Multimodal Data Analysis with AWS Health and Machine Learning Services

via aws.amazon.com => original post link

In this blog, we show how you can leverage AWS purpose-built health care and life sciences (HCLS), machine learning (ML), and analytics services to simplify storage and analysis across genomic, health records, and medical imaging data for precision health use cases. The included reference architecture is built on AWS HealthOmics, AWS HealthImaging, and AWS HealthLake services which enable you to store these data modalities with a few clicks. You can also create governed databases and tables via AWS Lake Formation, that allows querying across multiple modalities using Amazon Athena. You can then build, train, and deploy ML models with Amazon SageMaker to make real-time, personalized inference on patient outcomes. Finally, you can build custom, interactive dashboards to visualize multimodal data across individual patients and cohorts using Amazon QuickSight.

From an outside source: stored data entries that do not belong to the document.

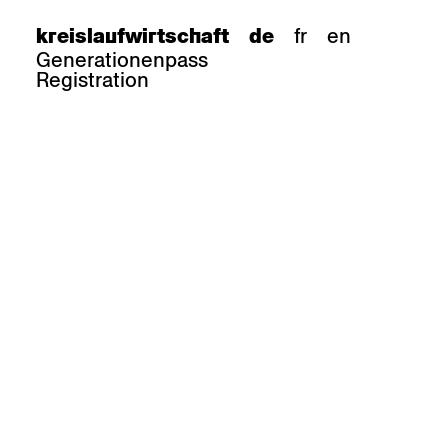
fr
en
kreislaufwirtschaft
de
Generationenpass
Registration
e
barhocker
Epoc
Classic
Honett
ee.Tisch
Gloria
Imma
Lyra
Lounge
Mi
Miro
Miro
ssiv
Mih
Omega
Select
Prova
ght
Savoy
er
Sigma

HCLS customers are seeing a rapid growth in patient-level data. This data is increasing both in size and diversity, with modalities that include genomic, clinical, medical imaging, medical claims, and sensor data. While multimodal data offers a comprehensive view that can improve patient outcomes and care, analyzing multiple modalities at scale to build precision health applications is challenging. First, each modality requires distinct storage infrastructure, like Fast Healthcare Interoperability Resources (FHIR) for clinical records, Digital Imaging and Communications in Medicine (DICOM) for medical imaging, and custom databases for genomic variant and annotation data in Variant Call Format (VCF) files. Second, not all storage modalities are accessible via common query languages like SQL, making it difficult to execute analytical queries across data types. Third, tooling for data science and machine learning is typically not built to handle the domain-specific data infrastructures or data types presented by these modalities, thereby hindering comprehensive analytics. Finally, customers wishing to pilot precision health initiatives have difficulty accessing a coherent dataset across all modalities with enough data points to support ML development and benchmarking.